▶ _Available data_
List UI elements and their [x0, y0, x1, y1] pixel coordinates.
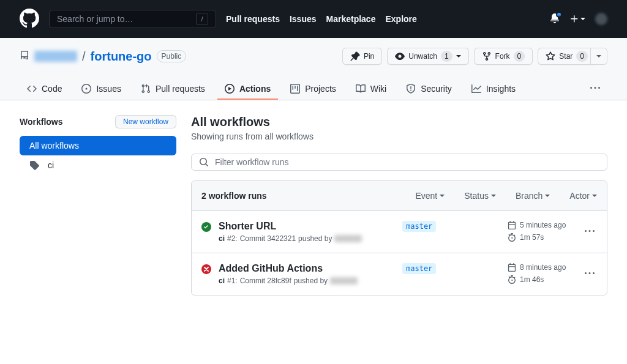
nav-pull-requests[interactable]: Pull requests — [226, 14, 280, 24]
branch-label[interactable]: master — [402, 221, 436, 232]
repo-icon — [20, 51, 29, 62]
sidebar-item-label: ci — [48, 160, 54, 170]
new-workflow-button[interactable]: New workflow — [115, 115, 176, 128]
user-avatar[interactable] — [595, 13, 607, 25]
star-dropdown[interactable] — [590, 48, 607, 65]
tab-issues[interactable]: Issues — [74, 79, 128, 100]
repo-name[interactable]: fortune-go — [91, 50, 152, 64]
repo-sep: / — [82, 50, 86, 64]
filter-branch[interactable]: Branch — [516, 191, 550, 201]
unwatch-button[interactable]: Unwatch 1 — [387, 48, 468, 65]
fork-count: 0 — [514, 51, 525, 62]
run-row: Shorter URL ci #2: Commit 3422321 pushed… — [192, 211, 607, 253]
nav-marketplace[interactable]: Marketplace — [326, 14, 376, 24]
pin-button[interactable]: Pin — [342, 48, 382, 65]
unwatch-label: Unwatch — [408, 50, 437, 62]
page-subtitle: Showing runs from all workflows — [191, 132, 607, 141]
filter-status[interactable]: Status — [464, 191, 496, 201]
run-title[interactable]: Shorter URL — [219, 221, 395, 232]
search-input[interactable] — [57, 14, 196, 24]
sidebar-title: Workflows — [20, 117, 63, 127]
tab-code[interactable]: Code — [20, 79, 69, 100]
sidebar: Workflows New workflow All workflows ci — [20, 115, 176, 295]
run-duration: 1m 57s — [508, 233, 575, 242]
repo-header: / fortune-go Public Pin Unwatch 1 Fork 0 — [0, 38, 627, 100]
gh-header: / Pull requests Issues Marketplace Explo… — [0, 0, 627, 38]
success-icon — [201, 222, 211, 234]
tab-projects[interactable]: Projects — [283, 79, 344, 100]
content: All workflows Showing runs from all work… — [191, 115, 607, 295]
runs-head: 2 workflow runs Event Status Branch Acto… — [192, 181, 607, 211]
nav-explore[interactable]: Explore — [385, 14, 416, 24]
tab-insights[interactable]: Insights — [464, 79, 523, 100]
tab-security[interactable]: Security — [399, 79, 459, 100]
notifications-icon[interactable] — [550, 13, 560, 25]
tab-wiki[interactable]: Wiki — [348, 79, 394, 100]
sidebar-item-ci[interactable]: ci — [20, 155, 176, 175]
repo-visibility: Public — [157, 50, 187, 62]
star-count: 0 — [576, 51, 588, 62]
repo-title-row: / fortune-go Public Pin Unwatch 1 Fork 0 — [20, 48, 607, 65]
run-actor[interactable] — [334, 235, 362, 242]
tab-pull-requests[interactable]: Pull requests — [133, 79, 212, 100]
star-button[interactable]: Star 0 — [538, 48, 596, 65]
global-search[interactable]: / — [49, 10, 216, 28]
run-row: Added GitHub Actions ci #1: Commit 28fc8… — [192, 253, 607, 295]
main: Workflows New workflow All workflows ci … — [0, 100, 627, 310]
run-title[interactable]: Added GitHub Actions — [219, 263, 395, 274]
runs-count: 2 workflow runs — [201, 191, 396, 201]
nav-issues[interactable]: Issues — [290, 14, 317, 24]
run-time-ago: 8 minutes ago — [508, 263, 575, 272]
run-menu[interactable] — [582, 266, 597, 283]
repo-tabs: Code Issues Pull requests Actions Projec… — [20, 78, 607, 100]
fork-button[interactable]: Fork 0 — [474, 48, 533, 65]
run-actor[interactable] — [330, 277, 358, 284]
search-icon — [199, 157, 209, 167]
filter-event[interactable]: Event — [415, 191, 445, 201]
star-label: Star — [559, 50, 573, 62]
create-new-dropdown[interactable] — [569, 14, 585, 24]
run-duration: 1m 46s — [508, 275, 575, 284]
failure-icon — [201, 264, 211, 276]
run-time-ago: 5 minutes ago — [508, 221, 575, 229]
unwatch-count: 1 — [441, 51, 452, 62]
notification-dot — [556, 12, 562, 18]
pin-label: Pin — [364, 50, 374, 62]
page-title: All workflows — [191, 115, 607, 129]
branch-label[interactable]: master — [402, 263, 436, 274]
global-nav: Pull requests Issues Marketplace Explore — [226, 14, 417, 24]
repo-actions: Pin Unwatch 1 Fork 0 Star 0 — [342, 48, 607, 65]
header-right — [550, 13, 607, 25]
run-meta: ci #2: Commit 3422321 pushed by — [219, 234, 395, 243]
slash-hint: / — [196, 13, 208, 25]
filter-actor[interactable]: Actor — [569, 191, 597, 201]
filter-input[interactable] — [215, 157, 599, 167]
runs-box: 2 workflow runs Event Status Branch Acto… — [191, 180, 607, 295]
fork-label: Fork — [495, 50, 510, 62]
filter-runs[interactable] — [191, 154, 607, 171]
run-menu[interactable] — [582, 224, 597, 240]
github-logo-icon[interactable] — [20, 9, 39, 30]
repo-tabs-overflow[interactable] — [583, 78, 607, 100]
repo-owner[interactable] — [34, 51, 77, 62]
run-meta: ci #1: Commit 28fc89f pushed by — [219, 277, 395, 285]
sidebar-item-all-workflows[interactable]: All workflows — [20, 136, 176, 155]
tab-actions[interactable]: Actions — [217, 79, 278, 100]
--
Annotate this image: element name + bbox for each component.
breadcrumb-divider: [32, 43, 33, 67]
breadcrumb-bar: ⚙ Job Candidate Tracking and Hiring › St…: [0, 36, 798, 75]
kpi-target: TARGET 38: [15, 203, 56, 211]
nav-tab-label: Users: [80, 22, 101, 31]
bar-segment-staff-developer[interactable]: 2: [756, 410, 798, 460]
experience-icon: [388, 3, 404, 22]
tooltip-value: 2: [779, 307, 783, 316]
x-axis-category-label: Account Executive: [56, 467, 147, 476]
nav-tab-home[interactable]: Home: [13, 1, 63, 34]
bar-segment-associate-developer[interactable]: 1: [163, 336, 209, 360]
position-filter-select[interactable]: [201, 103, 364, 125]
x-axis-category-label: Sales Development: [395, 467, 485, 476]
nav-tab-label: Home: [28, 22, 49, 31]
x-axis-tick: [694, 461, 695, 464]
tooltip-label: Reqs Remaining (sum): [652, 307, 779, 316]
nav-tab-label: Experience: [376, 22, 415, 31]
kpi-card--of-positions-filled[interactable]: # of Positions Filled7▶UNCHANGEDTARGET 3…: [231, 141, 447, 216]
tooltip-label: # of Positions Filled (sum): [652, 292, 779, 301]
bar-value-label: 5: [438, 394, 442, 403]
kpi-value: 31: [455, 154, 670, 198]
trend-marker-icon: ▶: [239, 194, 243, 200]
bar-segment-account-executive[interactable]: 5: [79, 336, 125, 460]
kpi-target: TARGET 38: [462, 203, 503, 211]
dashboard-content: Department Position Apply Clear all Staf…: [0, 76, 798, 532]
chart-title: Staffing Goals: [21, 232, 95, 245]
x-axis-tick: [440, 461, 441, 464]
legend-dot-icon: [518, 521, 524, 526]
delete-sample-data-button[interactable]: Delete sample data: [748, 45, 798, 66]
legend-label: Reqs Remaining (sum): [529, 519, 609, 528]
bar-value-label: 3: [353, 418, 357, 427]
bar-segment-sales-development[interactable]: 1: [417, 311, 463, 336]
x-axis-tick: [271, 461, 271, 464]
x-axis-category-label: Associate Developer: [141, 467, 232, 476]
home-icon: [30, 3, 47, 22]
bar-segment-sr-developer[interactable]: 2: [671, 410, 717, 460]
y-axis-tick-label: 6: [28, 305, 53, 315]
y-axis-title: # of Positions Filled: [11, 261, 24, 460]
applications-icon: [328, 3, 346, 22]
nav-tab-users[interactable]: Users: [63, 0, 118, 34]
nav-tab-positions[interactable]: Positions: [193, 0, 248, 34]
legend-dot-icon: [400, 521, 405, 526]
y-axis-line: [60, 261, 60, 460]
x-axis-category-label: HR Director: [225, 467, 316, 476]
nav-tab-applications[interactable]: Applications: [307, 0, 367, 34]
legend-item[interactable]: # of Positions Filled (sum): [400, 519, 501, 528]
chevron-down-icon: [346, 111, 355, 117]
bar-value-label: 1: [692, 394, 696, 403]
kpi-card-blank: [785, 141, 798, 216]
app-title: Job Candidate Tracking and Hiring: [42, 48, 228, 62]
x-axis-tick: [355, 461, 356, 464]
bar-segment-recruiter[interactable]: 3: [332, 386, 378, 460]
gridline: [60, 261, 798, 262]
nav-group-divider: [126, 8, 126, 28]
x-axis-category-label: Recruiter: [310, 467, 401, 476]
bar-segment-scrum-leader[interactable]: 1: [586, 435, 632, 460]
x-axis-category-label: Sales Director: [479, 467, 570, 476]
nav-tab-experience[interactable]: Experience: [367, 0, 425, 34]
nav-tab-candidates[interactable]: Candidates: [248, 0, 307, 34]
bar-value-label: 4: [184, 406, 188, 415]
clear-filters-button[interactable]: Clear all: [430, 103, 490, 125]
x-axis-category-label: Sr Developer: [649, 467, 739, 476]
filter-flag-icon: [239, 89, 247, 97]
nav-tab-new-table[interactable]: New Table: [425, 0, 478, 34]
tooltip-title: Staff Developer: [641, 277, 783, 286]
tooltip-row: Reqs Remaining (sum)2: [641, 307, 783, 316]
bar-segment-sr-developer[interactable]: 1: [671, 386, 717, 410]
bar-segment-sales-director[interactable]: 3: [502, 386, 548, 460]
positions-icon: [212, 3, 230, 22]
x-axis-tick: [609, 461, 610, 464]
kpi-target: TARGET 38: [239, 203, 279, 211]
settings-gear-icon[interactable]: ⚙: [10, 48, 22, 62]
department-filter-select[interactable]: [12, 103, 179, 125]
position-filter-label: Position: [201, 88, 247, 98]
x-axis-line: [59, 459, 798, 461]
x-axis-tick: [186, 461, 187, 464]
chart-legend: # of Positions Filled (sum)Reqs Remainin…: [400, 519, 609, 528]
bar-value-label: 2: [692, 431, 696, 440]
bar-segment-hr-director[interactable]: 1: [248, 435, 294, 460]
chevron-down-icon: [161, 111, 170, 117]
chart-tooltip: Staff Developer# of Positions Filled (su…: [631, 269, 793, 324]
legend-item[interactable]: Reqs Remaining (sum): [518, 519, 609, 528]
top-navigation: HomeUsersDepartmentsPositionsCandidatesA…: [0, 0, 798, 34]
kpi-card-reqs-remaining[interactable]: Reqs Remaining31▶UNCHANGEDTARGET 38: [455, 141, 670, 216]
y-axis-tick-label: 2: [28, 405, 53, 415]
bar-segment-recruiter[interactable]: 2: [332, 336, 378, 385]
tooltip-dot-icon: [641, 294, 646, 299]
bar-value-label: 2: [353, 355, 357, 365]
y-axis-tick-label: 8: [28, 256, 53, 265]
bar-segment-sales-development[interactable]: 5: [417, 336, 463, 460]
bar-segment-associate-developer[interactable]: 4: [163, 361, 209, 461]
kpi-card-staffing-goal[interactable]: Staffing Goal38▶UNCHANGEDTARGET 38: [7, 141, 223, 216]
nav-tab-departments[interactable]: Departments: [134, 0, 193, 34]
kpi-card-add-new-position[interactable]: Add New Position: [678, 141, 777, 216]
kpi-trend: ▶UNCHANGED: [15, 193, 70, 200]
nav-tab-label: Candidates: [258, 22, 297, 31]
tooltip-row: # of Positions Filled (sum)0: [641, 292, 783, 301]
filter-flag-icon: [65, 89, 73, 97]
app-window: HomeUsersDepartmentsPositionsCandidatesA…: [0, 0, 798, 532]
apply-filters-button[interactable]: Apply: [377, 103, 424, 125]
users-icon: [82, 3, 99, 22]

▶ _What the exercise asks_
Go through the records and gather the lines that hold "value".

▶ _Output for this exercise_
tooltip-value: 2: [779, 307, 783, 316]
bar-value-label: 5: [438, 394, 442, 403]
kpi-value: 31: [455, 154, 670, 198]
bar-value-label: 3: [353, 418, 357, 427]
bar-value-label: 1: [692, 394, 696, 403]
bar-value-label: 4: [184, 406, 188, 415]
bar-value-label: 2: [692, 431, 696, 440]
bar-value-label: 2: [353, 355, 357, 365]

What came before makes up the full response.